Unable to sync less than 3 Ms at best
ajavamind opened this issue · 2 comments
I'm have two Samsung S8 phones mounted for stereo photography and capture photos with SoftwareSync running in debug mode. I am not able to sync these cameras to less than 3 Milliseconds. A sample size of 10 capture syncs ranged from 3 to 13 Ms (7, 6, 10, 4, 6, 10, 13, 7, 3, 9). I'm using a 10 LED linear array display counter, updated at 1 Ms intervals and measure the difference of the LED binary display values between the two camera photos. I verified the timing of the LED count up sequence with an oscilloscope - exactly 1 Ms. The SoftwareSync shutter speed was set to 1/2000 second.
The phase configuration json file used:
{
"periodNs": 33323892,
"goalPhaseNs": 15000000,
"alignThresholdNs": 200000,
"overheadNs": 200000,
"minExposureNs": 33170000
}
The periodNs value was selected based on the frameDurationMs value from debug output.
com.googleresearch.capturesync V/CameraController: onCaptureCompleted: timestampMs = 1,595,063,382,777.953, frameDurationMs = 33.323892, phase = 30.534, sequence id = 0
otherwise these are same values as Pixel 2 phase configuration.
I do not yet understand the algorithm well enough to change these values. Could you advise how to determine the constants for a phone and how to derive these numbers. Note that the Samsung S8 shares the same cpu/gpu as the Pixel 2 but have different cameras.
When I first began to use the SoftwareSync app I was not seeing any captures saved at all.
The shouldSaveFrame(long synchronizedTimestampNs) method in CameraController always returned false.
When I powered down and up both phones nearly simultaneously, only then would the photos be saved.
When any phone was turned off for a while, and capture resumed, the photos would not be saved.
I'm guessing the SystemClock.elapsedRealtimeNanos() clocks in the phones become too far out of range to trigger the save.
My goal is to get less than 1 Ms sync at least. Any help would be appreciated, thanks.

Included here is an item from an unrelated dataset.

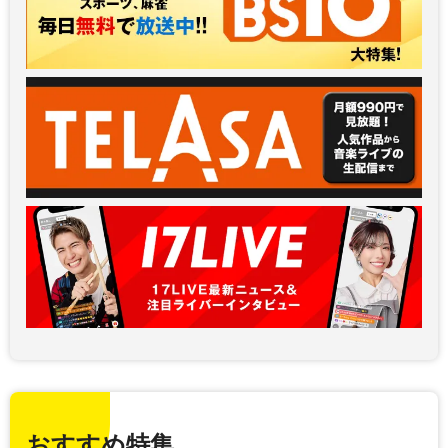
おすすめ特集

Thanks for your response and suggestions.
Trying to improve synchronization, I chose not to use the mobile hotspot method to connect because the S8 mobile hotspot will only work when a connection to the Internet goes through my Telecom provider with the phone radio. Instead I connected the two phones through a small Mobile router (TP-Link290A 5G channel). One phone is assigned as leader using a static IP address. (Airplane mode with only WIFI turned on). All other apps are closed (I am not able to shutdown hidden apps that are running in the background).
The client sync time shown in leader display varies from 3.4, 3.61, 3.83 to 4.33 ms after starting the app and stays fixed until the next app close and restart. The phase error is less than 0.05 ms (after pressing Align button) when using a frameDurationMs 33323892. I tried other (periodNs) frameDurationMs values and this value gave the minimum client sync time.
Debug output:
2020-07-19 21:44:24.157 9306-9446/com.googleresearch.capturesync V/CameraController: onCaptureCompleted: timestampMs = 1,595,209,456,117.579, frameDurationMs = 33.323892, phase = 21.764, sequence id = 0
After taking a couple of photos the synchronization becomes progressively worse. In one series, it went from 6 ms to 42 ms after a number of captures. I suspect autofocus may be causing a synchronization problem too, because under low light conditions, I saw instances of focus hunting.
I turned off auto focus, sync improved to less than 1 ms. for a few captures. However it was inconsistent over a group of captures, varying up to 120 ms worst case. This variation occurs with or without auto focus.
I am beginning to believe the S8 has too much network latency and/or background app overhead for good synchronization and that auto focus also contributes to the poor synchronization.
I have to restart each phone after a couple of hours before launching the app for it to save any image files. Shutting down and starting the app does not resolve this problem, only Android restart.
The ISO sensitivity range assigned by the app (0-800) does not match camera ISO limits. It seemed like too low ISO (0) setting caused noisy photos over the range. When I fixed this to match the camera ISO range (56-7237), photos looked better.